Es gibt sie noch, die linken Verlage. Zur Messezeit rückt zusammen, was nicht unbedingt zusammengehört, auch wenn der junge "Blumenbar" Verlag dieser Tage in Leipzig in seine "temporäre Verlagskommune" einlädt - zum Frühstück mit dem Altkommunarden Rainer Langhans.
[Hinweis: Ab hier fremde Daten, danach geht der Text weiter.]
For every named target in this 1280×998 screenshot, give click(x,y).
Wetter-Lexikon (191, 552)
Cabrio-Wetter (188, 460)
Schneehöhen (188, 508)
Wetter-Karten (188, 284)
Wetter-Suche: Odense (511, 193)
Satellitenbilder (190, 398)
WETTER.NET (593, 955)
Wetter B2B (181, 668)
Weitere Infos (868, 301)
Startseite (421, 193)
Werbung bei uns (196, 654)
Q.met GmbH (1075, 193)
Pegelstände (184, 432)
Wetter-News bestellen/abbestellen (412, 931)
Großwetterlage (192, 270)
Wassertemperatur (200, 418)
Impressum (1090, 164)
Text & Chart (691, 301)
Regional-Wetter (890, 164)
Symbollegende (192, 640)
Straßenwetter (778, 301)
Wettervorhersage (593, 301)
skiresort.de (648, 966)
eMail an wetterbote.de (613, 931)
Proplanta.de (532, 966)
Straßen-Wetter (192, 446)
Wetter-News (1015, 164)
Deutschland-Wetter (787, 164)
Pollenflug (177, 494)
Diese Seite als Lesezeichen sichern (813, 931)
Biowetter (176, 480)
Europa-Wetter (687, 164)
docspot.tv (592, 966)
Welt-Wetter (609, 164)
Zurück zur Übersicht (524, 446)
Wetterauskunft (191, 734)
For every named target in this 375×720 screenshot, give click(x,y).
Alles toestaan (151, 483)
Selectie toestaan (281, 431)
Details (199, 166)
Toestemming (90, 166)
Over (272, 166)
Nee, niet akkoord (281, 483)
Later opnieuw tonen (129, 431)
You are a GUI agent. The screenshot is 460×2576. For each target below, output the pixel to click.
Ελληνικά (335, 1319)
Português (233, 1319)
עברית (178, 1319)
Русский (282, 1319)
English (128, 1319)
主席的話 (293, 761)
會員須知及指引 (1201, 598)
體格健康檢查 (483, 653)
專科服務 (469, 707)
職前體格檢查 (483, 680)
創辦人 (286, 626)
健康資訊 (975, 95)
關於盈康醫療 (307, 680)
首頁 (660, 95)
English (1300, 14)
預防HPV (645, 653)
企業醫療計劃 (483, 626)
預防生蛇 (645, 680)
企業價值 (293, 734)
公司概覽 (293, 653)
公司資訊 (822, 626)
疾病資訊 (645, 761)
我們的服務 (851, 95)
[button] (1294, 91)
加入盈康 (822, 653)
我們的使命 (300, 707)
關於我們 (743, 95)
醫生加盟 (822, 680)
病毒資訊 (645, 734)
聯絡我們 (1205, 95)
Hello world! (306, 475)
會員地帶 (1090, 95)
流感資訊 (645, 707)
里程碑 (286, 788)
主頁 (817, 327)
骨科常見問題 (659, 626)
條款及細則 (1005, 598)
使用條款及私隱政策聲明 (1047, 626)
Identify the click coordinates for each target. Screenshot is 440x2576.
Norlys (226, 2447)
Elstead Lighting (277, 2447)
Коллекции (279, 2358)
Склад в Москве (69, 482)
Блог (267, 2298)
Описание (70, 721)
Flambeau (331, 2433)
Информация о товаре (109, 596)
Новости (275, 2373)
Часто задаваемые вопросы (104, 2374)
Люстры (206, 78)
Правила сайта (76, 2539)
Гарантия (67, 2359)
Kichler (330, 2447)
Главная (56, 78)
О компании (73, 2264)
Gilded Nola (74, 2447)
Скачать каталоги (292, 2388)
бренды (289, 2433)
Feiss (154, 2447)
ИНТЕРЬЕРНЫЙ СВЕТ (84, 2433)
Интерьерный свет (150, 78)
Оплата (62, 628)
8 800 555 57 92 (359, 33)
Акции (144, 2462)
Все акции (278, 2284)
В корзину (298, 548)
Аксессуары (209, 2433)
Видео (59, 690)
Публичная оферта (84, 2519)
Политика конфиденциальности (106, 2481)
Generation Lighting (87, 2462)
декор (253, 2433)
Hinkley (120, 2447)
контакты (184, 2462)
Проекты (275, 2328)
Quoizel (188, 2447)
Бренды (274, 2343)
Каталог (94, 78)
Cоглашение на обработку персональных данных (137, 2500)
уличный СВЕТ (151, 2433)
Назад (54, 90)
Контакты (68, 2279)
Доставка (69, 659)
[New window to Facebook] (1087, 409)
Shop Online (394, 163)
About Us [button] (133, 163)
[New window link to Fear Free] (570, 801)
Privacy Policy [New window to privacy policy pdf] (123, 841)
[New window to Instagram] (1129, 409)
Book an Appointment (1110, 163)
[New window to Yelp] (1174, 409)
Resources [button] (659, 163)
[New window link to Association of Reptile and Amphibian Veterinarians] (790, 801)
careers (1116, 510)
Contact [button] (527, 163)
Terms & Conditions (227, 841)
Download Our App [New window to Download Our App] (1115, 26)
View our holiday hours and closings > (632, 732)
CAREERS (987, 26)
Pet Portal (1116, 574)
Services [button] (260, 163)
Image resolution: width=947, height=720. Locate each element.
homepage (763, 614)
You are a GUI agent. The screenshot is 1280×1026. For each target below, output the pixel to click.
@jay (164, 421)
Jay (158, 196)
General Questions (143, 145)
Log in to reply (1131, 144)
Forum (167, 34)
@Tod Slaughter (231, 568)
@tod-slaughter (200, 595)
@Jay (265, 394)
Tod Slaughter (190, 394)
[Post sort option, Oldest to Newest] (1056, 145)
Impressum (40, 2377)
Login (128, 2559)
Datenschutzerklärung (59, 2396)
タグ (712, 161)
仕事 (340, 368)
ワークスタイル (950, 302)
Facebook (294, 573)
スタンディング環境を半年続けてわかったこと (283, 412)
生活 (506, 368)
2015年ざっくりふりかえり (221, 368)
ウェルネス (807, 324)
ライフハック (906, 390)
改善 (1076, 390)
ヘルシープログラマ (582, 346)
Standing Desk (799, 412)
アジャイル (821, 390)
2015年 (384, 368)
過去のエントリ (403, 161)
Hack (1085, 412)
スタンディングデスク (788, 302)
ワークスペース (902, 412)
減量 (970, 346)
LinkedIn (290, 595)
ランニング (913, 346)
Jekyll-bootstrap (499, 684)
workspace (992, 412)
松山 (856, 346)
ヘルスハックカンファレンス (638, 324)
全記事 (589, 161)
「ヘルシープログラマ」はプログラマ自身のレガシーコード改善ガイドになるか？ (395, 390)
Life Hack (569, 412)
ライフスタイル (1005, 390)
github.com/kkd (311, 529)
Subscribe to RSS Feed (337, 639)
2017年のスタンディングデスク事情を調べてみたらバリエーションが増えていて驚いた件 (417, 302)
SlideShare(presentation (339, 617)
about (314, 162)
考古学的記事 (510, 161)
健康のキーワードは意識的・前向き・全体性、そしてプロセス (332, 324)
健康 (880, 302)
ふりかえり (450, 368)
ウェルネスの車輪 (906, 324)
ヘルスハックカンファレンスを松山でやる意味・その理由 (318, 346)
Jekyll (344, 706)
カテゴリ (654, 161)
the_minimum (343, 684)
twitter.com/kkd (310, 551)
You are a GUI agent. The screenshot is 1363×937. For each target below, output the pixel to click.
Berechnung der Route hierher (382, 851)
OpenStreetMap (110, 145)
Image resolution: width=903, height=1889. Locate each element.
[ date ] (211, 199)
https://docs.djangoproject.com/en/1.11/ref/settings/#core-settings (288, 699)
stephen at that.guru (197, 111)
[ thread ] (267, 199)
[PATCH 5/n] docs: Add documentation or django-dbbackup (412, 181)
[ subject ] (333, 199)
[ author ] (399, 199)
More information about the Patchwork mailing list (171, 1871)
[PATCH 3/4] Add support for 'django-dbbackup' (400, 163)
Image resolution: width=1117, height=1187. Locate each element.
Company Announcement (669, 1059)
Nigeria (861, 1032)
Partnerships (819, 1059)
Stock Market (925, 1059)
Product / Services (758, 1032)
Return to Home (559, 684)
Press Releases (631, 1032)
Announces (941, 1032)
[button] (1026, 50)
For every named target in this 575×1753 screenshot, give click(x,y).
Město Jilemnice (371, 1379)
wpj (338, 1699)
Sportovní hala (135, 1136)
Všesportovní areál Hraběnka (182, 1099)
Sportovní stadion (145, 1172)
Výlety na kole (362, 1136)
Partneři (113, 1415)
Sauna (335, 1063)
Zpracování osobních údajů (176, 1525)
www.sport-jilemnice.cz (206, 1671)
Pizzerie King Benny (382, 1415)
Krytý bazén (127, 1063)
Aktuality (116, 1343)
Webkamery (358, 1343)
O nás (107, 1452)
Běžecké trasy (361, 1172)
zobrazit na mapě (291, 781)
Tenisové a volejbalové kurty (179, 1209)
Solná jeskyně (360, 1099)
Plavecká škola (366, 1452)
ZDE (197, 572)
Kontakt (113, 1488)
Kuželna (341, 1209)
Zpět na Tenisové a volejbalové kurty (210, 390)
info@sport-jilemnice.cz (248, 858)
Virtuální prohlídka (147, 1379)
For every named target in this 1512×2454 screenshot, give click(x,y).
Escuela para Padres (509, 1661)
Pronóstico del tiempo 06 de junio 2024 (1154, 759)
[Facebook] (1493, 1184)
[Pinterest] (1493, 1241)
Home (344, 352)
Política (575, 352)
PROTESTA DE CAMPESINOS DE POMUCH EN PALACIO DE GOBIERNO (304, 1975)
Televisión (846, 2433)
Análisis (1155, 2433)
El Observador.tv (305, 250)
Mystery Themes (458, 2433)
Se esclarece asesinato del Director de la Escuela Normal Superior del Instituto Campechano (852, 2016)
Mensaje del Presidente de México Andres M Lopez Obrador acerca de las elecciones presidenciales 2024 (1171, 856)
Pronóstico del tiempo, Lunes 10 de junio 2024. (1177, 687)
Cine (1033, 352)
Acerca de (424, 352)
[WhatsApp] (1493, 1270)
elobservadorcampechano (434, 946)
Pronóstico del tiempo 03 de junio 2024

Doch nicht bloß zweimal, wie es die von den Linken einst sogenannten "bürgerlichen Verlage" zu tun pflegen, sondern jährlich gleich dreimal finden Deutschlands linke Verlage zusammen: Denn neben der Frankfurter und Leipziger Buchmesse gibt es seit 1996 in Nürnberg auch eine "Linke Literaturmesse".

Von der Frankfurter Edition AV, deren Abkürzung einen "Anarchistischen Verlag" birgt, bis zum Hamburger VSA, der für einen "Verlag für das Studium der Arbeiterbewegung" steht, dereinst spezialisiert auf die Publikation seminarmarxistischer Studien des SEW(= Sozialistische Einheitspartei Westberlins)-nahen "Projekts Klassenanalyse" an der Freien Universität.

Zwischen AV und VSA begegnet man im linken Verlagsmilieu aber auch so illustren und putzigen Namen wie "aLife" - Abkürzung für "Assoziation linker Verlage, Aschaffenburg" -"Schmetterling", "Unrast", "Aurora", "Nautilus", "Schwarze Risse", "Ca-ira", "PapyRossa" und "Seitenhieb".

Während solche Namen neben der Kleinheit und ökonomischen Armut zumeist auch die Unabhängigkeit des jeweiligen Verlags von politischen Parteien und Verbänden verbürgen, gilt dies nicht für die Verlage von Zeitungen und Zeitschriften wie Marxistische Blätter, Unsere Zeit, Junge Welt, Neues Deutschland, Arbeiterstimme und Rote Fahne. Sie sind Relikte und Nachfolger der Sprachrohre von DKP und SED sowie einstiger "K-Gruppen" und marxistisch-leninistischer Sekten aus dem Westen.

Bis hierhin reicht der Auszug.